Tuesday 10 October, 2017

Charles Hodgson’s Briquette Factory – Derrylea 1860-1867

Taken from: Scéal na Móna, Vol.1, No.23, November/December 1975. P.5

The flood-plain of the Rivers Cushina and Figile, tributaries of the Barrow and only three to four miles from Monasterevin as the crow flies, is a remote and lonely countryside, even to-day.

In the spring of 1975, only a few scattered stones and a suggestion of long wall bases hidden beneath the grass, bushes and briars were the only remnants of a busy factory built one hundred years ago. Its raw material source was the great bog of Derrylea close by, where three counties meet. It was Charles Hodgson’s peat briquetting “manufactory” of 1860­67, one of the first in the world. Perhaps the first in respect of certain mechanical refinements of its briquetting presses. Hodgson’s briquettes, discs 4 inches across and 1 1/8 inches thick precisely, were extruded from a press much as to-day and conveyed by water and rail via Monasterevin to Dublin and elsewhere.
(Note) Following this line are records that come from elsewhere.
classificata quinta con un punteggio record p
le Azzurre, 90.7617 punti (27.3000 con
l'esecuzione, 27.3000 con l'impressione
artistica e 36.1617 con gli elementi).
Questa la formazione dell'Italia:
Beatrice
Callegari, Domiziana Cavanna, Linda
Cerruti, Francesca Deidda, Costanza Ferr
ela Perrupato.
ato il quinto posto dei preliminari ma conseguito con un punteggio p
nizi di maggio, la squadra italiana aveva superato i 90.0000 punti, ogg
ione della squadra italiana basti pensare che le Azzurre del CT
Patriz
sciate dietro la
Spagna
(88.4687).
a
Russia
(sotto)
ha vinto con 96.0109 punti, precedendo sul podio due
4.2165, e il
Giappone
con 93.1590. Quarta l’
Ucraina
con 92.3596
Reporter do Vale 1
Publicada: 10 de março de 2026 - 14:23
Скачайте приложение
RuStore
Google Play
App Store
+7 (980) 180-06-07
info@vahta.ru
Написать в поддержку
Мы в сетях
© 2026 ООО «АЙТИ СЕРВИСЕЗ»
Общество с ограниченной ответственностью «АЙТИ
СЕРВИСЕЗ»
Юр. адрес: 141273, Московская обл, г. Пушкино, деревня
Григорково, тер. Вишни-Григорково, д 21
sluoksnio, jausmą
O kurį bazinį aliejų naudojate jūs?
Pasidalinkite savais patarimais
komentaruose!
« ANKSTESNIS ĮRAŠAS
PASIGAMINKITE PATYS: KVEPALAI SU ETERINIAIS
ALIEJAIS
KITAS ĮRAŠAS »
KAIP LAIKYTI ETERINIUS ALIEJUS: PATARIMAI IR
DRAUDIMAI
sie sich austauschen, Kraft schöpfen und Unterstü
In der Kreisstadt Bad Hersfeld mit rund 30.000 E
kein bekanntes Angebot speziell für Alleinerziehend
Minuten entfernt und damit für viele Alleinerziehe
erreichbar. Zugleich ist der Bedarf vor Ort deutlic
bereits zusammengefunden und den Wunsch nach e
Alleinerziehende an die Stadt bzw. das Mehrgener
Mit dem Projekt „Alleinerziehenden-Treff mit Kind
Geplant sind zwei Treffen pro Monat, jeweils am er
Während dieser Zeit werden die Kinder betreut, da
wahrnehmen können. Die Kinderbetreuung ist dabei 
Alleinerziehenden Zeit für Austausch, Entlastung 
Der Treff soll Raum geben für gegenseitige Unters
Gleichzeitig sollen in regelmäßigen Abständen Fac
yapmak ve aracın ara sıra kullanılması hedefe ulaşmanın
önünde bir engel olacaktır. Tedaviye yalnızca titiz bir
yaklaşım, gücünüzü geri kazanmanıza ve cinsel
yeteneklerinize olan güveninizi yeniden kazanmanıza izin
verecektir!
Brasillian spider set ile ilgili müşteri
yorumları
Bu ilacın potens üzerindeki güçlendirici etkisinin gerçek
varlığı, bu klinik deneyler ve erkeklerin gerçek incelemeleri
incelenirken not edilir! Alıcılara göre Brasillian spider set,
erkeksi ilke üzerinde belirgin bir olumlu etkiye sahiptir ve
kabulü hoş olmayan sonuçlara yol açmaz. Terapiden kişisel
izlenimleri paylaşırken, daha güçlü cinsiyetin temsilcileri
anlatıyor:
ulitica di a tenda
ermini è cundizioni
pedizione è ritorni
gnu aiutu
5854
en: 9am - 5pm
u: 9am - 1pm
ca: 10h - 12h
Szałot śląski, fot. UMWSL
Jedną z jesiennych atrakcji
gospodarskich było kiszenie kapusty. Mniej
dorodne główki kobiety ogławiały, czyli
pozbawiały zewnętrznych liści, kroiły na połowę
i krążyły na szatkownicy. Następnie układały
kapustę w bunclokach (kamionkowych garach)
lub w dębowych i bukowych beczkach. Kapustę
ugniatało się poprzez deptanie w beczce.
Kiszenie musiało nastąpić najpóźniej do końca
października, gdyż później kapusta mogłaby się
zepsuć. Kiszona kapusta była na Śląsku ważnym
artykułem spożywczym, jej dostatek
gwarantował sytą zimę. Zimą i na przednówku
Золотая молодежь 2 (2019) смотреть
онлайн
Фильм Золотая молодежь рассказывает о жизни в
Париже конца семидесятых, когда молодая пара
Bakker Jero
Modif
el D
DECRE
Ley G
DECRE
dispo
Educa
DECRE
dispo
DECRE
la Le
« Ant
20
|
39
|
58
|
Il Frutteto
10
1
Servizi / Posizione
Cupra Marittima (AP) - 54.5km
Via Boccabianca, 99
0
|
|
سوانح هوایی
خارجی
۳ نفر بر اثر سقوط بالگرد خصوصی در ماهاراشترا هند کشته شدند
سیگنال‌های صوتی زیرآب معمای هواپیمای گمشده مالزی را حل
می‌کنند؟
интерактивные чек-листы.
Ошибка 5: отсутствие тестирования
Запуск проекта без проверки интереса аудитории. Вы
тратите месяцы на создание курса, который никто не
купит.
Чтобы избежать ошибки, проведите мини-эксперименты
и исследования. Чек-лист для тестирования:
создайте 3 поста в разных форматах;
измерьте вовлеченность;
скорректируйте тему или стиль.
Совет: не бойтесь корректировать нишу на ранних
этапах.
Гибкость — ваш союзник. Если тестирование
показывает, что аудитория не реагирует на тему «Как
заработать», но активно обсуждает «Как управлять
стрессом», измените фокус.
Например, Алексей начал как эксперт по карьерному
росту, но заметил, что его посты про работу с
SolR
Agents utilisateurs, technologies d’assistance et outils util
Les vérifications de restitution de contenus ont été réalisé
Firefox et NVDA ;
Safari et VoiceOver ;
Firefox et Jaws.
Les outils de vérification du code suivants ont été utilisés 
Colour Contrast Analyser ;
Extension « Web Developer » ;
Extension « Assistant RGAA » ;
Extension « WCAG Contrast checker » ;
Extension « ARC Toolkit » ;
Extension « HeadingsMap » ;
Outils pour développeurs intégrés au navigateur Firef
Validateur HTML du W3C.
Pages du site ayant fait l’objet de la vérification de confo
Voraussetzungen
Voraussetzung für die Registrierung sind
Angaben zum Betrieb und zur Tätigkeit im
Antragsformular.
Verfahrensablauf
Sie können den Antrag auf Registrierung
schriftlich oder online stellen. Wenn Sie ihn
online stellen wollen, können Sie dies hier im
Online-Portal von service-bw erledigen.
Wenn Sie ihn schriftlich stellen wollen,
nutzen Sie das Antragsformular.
His method of milling peat on the bog was similar to ours. The “mull” as he called it, was scarified by harrowing on the surface and re-harrowing until it reached about 60% moisture content. Then it was brought to the factory and dried further down to about 12% moist­ure, in drying kilns 250 feet long or more, being raked continuously as it passed along two floors at different levels, in an atmosphere heated by steam, hot gases smoke from the factory boiler and furnaces -a good example of what is referred to to-day as Optimal Energy Usage.

Hodgson had his own works foundry where replacements for all factory and bog-machine parts were made, the iron smelted from bog iron ore in a furnace fired by charcoal from peat briquettes; his own gas lighting from a mixture of 1/3 coal and 2/3 peat; and his own housing scheme for supervisory staff and workers. It is on record that there were 200 men and boys at work in 1864. He was a good employer, popular with his workers. He provided for them shops, including a shebeen, at their village in the wilderness. He arranged a special train to take them to Mass at Monasterevin on Sundays.

There were local ballads about all this and here is a verse from one of them:

“The first man I met was the Head
Engineer and he said ‘my bold fellow,
now never you fear.
Work hard night and day,
Both jovial and free,
And we’ll get up the peat works in
sweet Derrylea.’ ”

Like so many other pioneers proceeding without State support or subsidy, Charles Hodgson’s grand plans and early mastery of peat technology came to nothing in the long run. His business collapsed when the price of his peat briquettes, delivered in Dublin, rose a few pence per ton above that of British coal.

Those are the bare bones of the Derrylea chapter of the Charles Hodgson story. How much remains unwritten, how much unknown. Of his personal grief at the collapse of his industry; of the distress of his Offaly-Laois-Kildare work force; of the lamentations of their dependents ­ there is no record. For them it was the substitution, once more, of despair for hope, of the emigrant ship for work and security at home.

Very little is known regarding the method of disposal of his plant and machinery. On the ground, the picture is one of demolition and devastation. To-day, Bord na Móna staff dig (in more than one sense) for further detailed evidence of Charles Hodgson’s brilliant engineering.

Whatever remains deserves to be preserved as part of the national heritage.

T.A. BARRY

Sources and Acknowledgements

  1. On the Manufacture of Compressed Peat Fuel, by Chas. Hodgson, 1865, Proc.Inst.Mech.Eng. 1 s1 Dublin Summer Meeting.
  2. Bog Reclamation and Peat Development in the County Kildare, by John Cooke, 1970, Jnrl.Co. Kild. Archaeol. Soc. XIV No. 5.

 

Thanks also to the County Kildare Archaeological Society for permission to reprint a verse of the ballad “Sweet Derrylea” from John Cooke’s paper which is a detailed history of early efforts at bog and peat development, both agricultural and industrial.